Ireland’s defence points the way forward in Rome

Ireland were much quicker to adapt to referee Mathieu Raynal’s breakdown mantras

Guinness Six Nations: Ireland captain Johnny Sexton reacts to Ireland's 48-10 win over Italy.

 

Ireland scored six tries, had three others chalked off, and squandered a handful of opportunities to further boost their points’ differential but the lightning rod of a performance that demonstrated an improvement in attacking fluency - personal and collective - was set by Ireland’s work in defence.

Italy’s defensive malaise in the tournament is well documented and once again this was a bit of a horror show when it came to basic tackling but they had posed problems for both France and England with the ball in hand.

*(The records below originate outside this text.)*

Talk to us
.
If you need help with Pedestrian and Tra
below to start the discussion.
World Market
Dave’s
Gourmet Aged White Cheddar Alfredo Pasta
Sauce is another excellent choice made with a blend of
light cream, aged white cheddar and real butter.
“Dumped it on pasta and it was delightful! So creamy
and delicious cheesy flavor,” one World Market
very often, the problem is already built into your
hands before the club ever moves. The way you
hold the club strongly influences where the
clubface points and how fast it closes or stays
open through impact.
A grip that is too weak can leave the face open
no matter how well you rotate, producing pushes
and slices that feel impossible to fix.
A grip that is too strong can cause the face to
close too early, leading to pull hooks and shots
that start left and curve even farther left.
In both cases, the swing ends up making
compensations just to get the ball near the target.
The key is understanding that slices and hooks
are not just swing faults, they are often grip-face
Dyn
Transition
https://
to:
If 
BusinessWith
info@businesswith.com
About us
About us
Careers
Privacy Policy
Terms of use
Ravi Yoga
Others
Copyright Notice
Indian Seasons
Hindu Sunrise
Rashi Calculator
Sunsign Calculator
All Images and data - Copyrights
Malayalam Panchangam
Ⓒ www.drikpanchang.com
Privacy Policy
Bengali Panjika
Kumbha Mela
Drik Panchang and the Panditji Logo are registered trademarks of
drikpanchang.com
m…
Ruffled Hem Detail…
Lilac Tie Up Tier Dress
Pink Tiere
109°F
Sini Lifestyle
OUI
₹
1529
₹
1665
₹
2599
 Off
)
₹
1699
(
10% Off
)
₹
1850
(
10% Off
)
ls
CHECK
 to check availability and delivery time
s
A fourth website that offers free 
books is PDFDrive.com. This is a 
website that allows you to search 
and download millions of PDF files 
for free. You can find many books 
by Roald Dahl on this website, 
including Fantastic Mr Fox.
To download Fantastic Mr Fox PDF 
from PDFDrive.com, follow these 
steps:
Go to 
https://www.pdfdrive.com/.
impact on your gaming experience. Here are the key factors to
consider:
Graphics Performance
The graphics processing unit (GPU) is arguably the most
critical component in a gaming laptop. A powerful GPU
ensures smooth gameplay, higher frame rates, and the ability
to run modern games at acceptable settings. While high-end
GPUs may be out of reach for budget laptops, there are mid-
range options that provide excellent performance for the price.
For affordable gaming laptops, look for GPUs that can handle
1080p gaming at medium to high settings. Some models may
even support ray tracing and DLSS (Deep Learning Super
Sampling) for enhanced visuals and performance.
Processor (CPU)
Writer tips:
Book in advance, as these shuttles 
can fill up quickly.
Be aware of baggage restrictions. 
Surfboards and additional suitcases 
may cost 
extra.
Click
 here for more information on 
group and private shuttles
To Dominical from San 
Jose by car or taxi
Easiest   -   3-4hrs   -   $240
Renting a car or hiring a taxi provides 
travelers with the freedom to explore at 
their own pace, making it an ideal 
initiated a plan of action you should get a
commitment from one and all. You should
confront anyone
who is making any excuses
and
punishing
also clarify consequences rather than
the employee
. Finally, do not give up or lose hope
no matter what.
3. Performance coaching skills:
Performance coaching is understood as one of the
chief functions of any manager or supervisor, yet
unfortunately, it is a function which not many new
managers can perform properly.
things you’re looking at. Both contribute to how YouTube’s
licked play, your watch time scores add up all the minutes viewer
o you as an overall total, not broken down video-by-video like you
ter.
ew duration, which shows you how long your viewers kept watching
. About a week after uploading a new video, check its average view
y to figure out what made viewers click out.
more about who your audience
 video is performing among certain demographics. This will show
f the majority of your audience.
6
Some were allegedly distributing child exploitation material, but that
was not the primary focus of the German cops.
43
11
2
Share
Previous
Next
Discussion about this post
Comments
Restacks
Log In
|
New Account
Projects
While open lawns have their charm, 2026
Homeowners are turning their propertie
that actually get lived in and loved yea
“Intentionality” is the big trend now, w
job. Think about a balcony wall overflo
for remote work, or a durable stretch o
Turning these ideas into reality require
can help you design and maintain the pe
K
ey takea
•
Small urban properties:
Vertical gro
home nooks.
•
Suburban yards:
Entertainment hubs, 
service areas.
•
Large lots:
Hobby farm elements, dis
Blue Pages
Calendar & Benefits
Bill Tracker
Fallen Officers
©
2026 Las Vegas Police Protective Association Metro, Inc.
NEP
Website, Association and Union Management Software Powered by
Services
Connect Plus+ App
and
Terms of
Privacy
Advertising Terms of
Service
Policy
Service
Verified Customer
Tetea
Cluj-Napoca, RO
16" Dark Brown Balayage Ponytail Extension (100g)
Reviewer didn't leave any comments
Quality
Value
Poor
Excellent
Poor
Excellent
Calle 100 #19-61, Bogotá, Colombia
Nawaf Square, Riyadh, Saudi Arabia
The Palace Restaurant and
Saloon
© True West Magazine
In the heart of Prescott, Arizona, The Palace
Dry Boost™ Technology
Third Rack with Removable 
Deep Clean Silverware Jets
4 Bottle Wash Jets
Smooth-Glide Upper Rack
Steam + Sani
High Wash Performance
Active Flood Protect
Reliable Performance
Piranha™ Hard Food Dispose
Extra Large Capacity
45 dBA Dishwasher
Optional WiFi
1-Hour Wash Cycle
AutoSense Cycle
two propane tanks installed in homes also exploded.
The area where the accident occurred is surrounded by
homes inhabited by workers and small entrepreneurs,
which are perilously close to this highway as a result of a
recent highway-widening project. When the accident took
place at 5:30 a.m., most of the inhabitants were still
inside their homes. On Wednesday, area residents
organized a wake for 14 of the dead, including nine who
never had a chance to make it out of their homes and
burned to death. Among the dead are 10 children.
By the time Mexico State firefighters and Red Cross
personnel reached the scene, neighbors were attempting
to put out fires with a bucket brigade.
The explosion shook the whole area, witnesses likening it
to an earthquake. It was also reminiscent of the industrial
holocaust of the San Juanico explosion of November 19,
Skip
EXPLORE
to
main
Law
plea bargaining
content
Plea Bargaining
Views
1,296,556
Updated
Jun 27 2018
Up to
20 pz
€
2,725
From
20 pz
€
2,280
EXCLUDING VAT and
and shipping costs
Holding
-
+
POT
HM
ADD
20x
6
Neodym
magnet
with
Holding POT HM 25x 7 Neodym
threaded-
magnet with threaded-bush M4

There were flashes of that attacking nuance this afternoon in Rome but Ireland shut them down far more effectively than either of Italy’s previous opponents in the tournament.

Irish defence coach Simon Easterby should be pretty satisfied with not only the bald facts of the match statistics - 92 percent tackle completion, 12 missed of 155 attempted - but also the evidence of his own eyes. Ireland’s connection in their defensive line, their speed and aggression forced Italy into a litany of errors, poor decisions, penalties and turnovers.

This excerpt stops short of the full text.